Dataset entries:
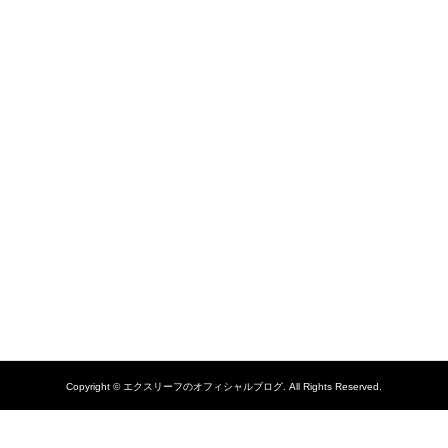
Copyright ©
エクスリーフのオフィシャルブログ. All Rights Reserved.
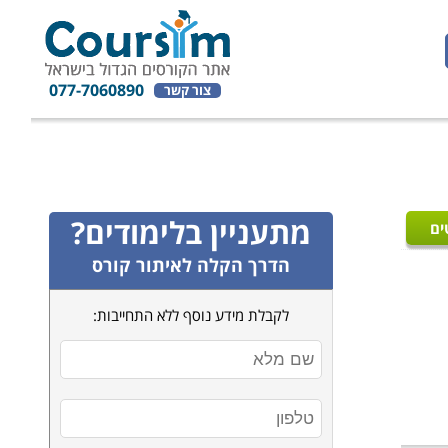
077-7060890
צור קשר
מתעניין בלימודים?
ים
הדרך הקלה לאיתור קורס
לקבלת מידע נוסף ללא התחייבות:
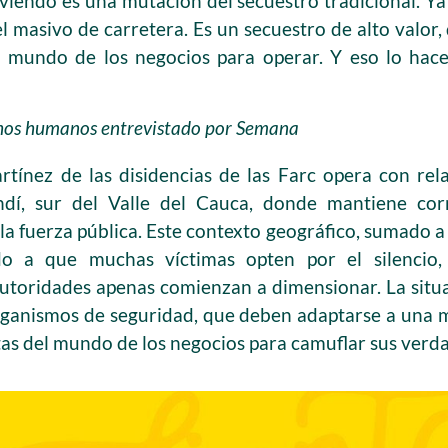
iendo es una mutación del secuestro tradicional. Ya n
l masivo de carretera. Es un secuestro de alto valor, 
 mundo de los negocios para operar. Y eso lo hace
hos humanos entrevistado por Semana
tínez de las disidencias de las Farc opera con rel
í, sur del Valle del Cauca, donde mantiene cor
 la fuerza pública. Este contexto geográfico, sumado a 
ado a que muchas víctimas opten por el silencio
autoridades apenas comienzan a dimensionar. La situ
rganismos de seguridad, que deben adaptarse a una 
as del mundo de los negocios para camuflar sus verda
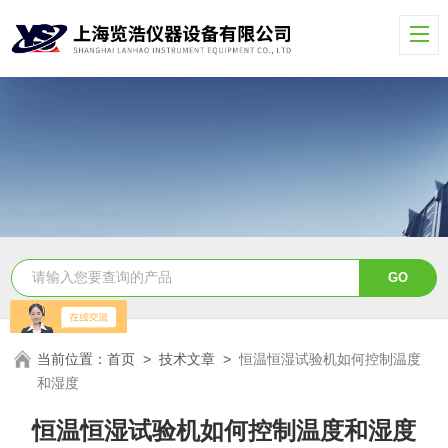
当前位置：
首页
>
技术文章
>
恒温恒湿试验机如何控制温度
和湿度
恒温恒湿试验机如何控制温度和湿度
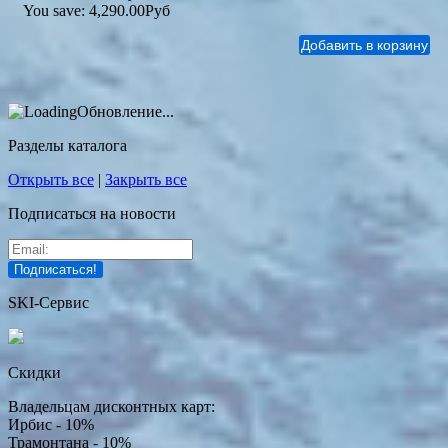
You save:
4,290.00Руб
Обновление...
Разделы каталога
Открыть все
|
Закрыть все
Подписаться на новости
SKI-Сервис
Скидки
Владельцам дисконтных карт:
Ирбис - 10%
Трамонтана - 10%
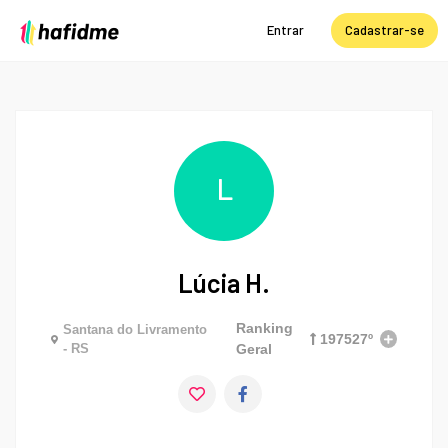
Entrar
Cadastrar-se
L
Lúcia H.
Ranking
Santana do Livramento
197527º
- RS
Geral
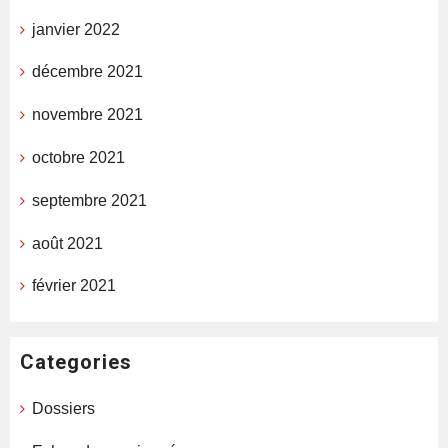
janvier 2022
décembre 2021
novembre 2021
octobre 2021
septembre 2021
août 2021
février 2021
Categories
Dossiers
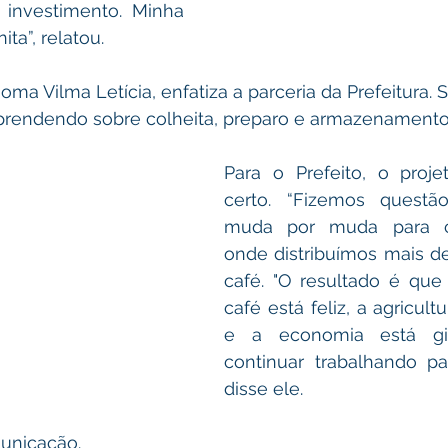
 investimento. Minha 
ta”, relatou. 
ma Vilma Letícia, enfatiza a parceria da Prefeitura. S
prendendo sobre colheita, preparo e armazenamento 
Para o Prefeito, o proje
certo. “Fizemos questão
muda por muda para ca
onde distribuímos mais de
café. "O resultado é que
café está feliz, a agricult
e a economia está gir
continuar trabalhando par
disse ele.  
municação.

About this exercise: Could you return all the entries exactly as they appear, minus the pictures?

Answer to this task:
Copyright ©
エクスリーフのオフィシャルブログ. All Rights Reserved.
077-7060890
צור קשר
מתעניין בלימודים?
ים
הדרך הקלה לאיתור קורס
לקבלת מידע נוסף ללא התחייבות:
iendo es una mutación del secuestro tradicional. Ya n
l masivo de carretera. Es un secuestro de alto valor, 
 mundo de los negocios para operar. Y eso lo hace
hos humanos entrevistado por Semana
tínez de las disidencias de las Farc opera con rel
í, sur del Valle del Cauca, donde mantiene cor
 la fuerza pública. Este contexto geográfico, sumado a 
ado a que muchas víctimas opten por el silencio
autoridades apenas comienzan a dimensionar. La situ
rganismos de seguridad, que deben adaptarse a una 
as del mundo de los negocios para camuflar sus verda
当前位置：
首页
>
技术文章
>
恒温恒湿试验机如何控制温度
和湿度
恒温恒湿试验机如何控制温度和湿度
You save:
4,290.00Руб
Обновление...
Разделы каталога
Открыть все
|
Закрыть все
Подписаться на новости
SKI-Сервис
Скидки
Владельцам дисконтных карт:
Ирбис - 10%
Трамонтана - 10%
Entrar
Cadastrar-se
L
Lúcia H.
Ranking
Santana do Livramento
197527º
- RS
Geral
janvier 2022
décembre 2021
novembre 2021
octobre 2021
septembre 2021
août 2021
février 2021
Categories
Dossiers
 investimento. Minha 
ta”, relatou. 
ma Vilma Letícia, enfatiza a parceria da Prefeitura. S
prendendo sobre colheita, preparo e armazenamento 
Para o Prefeito, o proje
certo. “Fizemos questão
muda por muda para ca
onde distribuímos mais de
café. "O resultado é que
café está feliz, a agricult
e a economia está gir
continuar trabalhando par
disse ele.  
municação.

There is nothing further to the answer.